If it does, and the House of Representatives blocks a $60 billion aid package for Ukraine passed by the Senate this week after months of delay, it will make Europe Ukraine’s only hope for getting the support it needs for its defense.

For those arguing that the Ukrainians are going to lose anyhow, so why waste money, this is a prophecy that has already begun to self-fulfill. A new update of the Ukraine Support Tracker kept by Germany’s Kiel Institute shows the last drawdown of US cash for Ukraine in October last year, meaning a deficit of about $2 billion worth of arms a month since.

The consequences are showing on the battlefield. The rate at which Russian cruise and ballistic missiles are striking Ukrainian cities has risen to 50% from about 10% as air defense missiles supplies run low. On the front lines, now that Russia is on the offensive again it needs about three times the force of Ukraine to break through. In terms of firepower it’s getting close, as Ukrainian gunners are forced to ration ammunition for their artillery pieces.

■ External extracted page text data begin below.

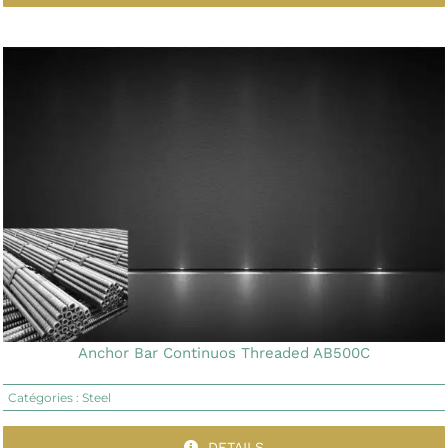
Anchor Bar Continuos Threaded AB500C
Catégories :
Steel
DETAILS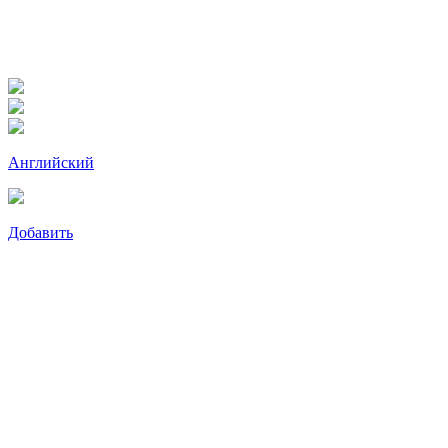
Английский
Добавить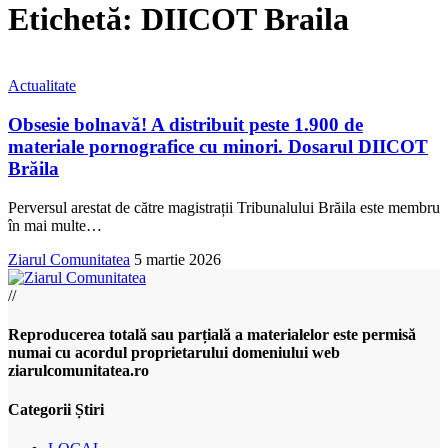
Etichetă:
DIICOT Braila
Actualitate
Obsesie bolnavă! A distribuit peste 1.900 de
materiale pornografice cu minori. Dosarul DIICOT
Brăila
Perversul arestat de către magistrații Tribunalului Brăila este membru
în mai multe
…
Ziarul Comunitatea
5 martie 2026
//
Reproducerea totală sau parțială a materialelor este permisă
numai cu acordul proprietarului domeniului web
ziarulcomunitatea.ro
Categorii Știri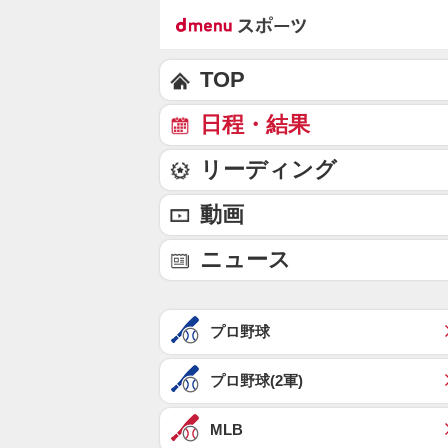
TOP
日程・結果
リーディング
動画
ニュース
プロ野球
プロ野球(2軍)
MLB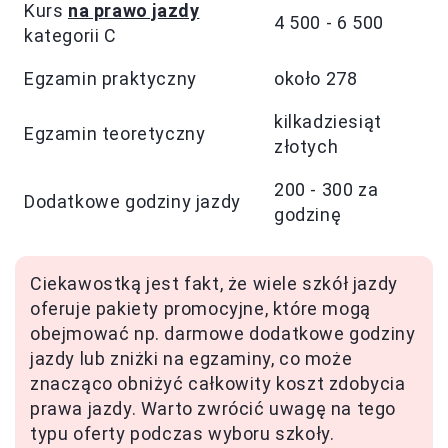
Kurs
na prawo jazdy
4 500 - 6 500
kategorii C
Egzamin praktyczny
około 278
kilkadziesiąt
Egzamin teoretyczny
złotych
200 - 300 za
Dodatkowe godziny jazdy
godzinę
Ciekawostką jest fakt, że wiele szkół jazdy
oferuje pakiety promocyjne, które mogą
obejmować np. darmowe dodatkowe godziny
jazdy lub zniżki na egzaminy, co może
znacząco obniżyć całkowity koszt zdobycia
prawa jazdy. Warto zwrócić uwagę na tego
typu oferty podczas wyboru szkoły.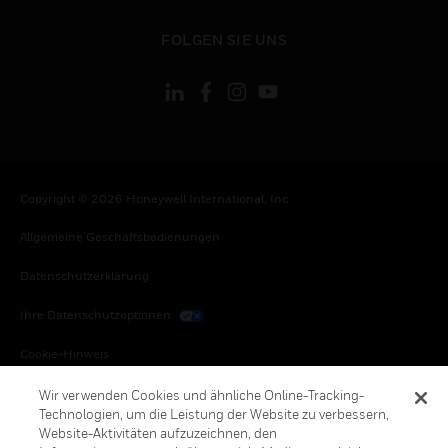
toggle view
FOLGEN SIE UNS
Copyright © 2026 Honeywell International, Inc.
Allgemeine Geschäftsbedienungen
Datenschutzerklärung
Ihre Datenschutzoptionen
Cookie-Hinweis
Honeywell Global Abbestellen
Wir verwenden Cookies und ähnliche Online-Tracking-
Technologien, um die Leistung der Website zu verbessern,
Website-Aktivitäten aufzuzeichnen, den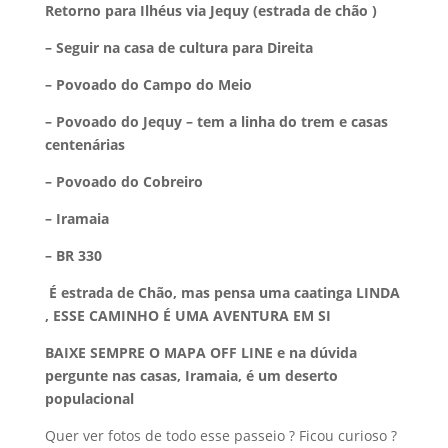
Retorno para Ilhéus via Jequy (estrada de chão )
– Seguir na casa de cultura para Direita
– Povoado do Campo do Meio
– Povoado do Jequy – tem a linha do trem e casas
centenárias
– Povoado do Cobreiro
– Iramaia
– BR 330
É estrada de Chão, mas pensa uma caatinga LINDA
, ESSE CAMINHO É UMA AVENTURA EM SI
BAIXE SEMPRE O MAPA OFF LINE e na dúvida
pergunte nas casas, Iramaia, é um deserto
populacional
Quer ver fotos de todo esse passeio ? Ficou curioso ?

On the military side, Europe seems slowly to be reawakening to that fact that it must be able to defend itself. European NATO members increased defense spending by 8.3% last year. In 2024, NATO estimates its European members will as a group meet their 2% of gross domestic product target for defense spending, for the first time since it was set. But to succeed, Europe will have to actually do what it’s been talking about for decades and consolidate its defense industry and procurement.

There are other problems Europe will have to unlock to succeed. Gustav Gressel, a former Austrian defense ministry official, has been looking at the question for some time. One major hurdle he came across: finance. Defense companies told him repeatedly they couldn’t afford the price of credit to build new factories, because defense isn’t classed as a sustainable industry and is charged a premium. And they couldn’t get financing at any price without signed orders. Ammunition makers know they will be selling as many 155-millimeter shells as they can produce for years to come, says Gressel, now a senior research fellow at the European Council on Foreign Relations, a Brussels-based think tank, but without signed orders they can’t get the money to expand production.

Germany’s Diehl Group, which makes ammunition for crucial IRIS-T air defense systems and artillery, was denied permission to buy land for expansion by the local municipality in Troisdorf, a town of about 75,000 people.